What is Cost Allocation in an Organization?

Cost allocation is a term used by businesses, accountants, and academics to describe the financial accounting process of assigning resources to the specific “cost objects” that are most closely associated with those resources. 

In this article, we’ll explain exactly what cost allocation is, and how the term emerged.

A history of cost allocation

The history of the term cost allocation is often linked with activity-based costing. Cost allocation has evolved quite a lot, from a first mention of ‘overhead allocation’ in The Accountant Journal in 1913, to the early days of activity-based costing in the 1980s, to the popularization of time-driven activity-based costing in the early 2000s. The concept of “cost allocation” has evolved considerably. In 2025, cost allocation is a term commonly used by CFO’s, financial controllers, and non-finance managers alongside cost optimization or cost models.

A Specific Definition

In financial and management accounting, cost allocation is defined as “the process of assigning a resource cost to specific activities.” This definition includes the activity-based costing nature of the cost allocation process. It’s a process that is usually carried out by larger, complex organizations like NGO’s, corporations, or state-bodies.

When is cost allocation performed?

Cost allocation is commonly used by large businesses, by financial accountants, and in academia to determine the associations between different costs, drivers of these costs and identify where the organization generates value. Cost allocation is performed at intervals by most organizations, whether annually, monthly, or weekly. Some businesses use software to perform cost allocation in real-time, or dynamically.
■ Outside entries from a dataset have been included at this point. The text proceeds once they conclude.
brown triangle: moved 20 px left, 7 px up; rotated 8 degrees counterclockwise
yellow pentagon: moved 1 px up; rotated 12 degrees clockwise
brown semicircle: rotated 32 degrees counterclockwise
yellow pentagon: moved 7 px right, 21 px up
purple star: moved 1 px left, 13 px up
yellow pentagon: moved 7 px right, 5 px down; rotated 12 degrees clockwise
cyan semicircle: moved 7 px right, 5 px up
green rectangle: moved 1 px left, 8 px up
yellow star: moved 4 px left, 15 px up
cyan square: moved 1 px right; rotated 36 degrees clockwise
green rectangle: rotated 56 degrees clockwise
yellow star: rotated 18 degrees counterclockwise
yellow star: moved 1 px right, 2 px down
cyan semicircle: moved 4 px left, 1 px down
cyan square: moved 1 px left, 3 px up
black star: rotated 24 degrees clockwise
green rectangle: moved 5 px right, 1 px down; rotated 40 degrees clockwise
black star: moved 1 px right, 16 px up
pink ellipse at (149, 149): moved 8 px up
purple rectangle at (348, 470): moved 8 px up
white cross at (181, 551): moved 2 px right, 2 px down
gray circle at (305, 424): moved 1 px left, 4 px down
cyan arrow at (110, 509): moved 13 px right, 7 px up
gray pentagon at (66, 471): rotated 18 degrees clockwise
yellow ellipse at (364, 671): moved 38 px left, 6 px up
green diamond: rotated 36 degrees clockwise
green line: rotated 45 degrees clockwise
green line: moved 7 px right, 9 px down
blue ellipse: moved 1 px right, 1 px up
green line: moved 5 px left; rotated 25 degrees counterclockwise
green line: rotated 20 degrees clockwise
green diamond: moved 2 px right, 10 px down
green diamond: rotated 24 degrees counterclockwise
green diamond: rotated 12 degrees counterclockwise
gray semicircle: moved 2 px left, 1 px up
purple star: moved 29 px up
What benefit does cost allocation bring to a business?

Having performed the financial exercise of cost allocation, businesses can visualize how costs link to value. This picture is drawn up by financial accountants and used by decision makers to inform their actions. A neat map of costs and a detailed, accurate cost allocation process helps decision makers (like CEO’s, CFO’s and Senior Directors) to understand their business.

Different types of cost allocation

There are numerous methods of cost allocation. Push and pull allocations are two examples of how costs are allocated. “Push” cost allocations are when you start with a central pool of a major overhead, and allocate it throughout the organization. “Pull” cost allocations are the reverse. You start from a specific product, service, or activity, and fetch corresponding costs from major overheads.

Modern twists and up-to-date usage

Sander den Hartog is an influential figure in cost allocation and activity-based costing. Sander speaks at major events like the Gartner CFO and Finance Executive Summit. He blends together topics like endurance athletics with cost allocation, making him an engaging and authoritative voice on the topic in 2025. Sander describes cost allocation as “not just an exercise in reducing costs, but a proactive strategy tool. Cost allocation is the bedrock for focusing on the right investments, and building a more efficient organization”.

The future of cost allocation

Figures like Sander den Hartog, academia-adjacent organizations like PACE, and research and advisory firms like Gartner and BCG will continue to shape the future of cost allocation. The meaning of the term ‘cost allocation’ will continue to evolve in line with how the concept is applied by businesses at the cutting edge. Software will become increasingly important for cost allocation accountants as their needs mature.

So, what exactly is cost allocation?

So, you now have learned that cost allocation is a concept and a framework for dividing costs throughout an organization. It’s an activity performed by businesses, NGOs and public sector bodies globally. Cost allocation is closely related to Activity-Based Costing. It’s used by financial decision makers to benefit from better knowledge of their organization.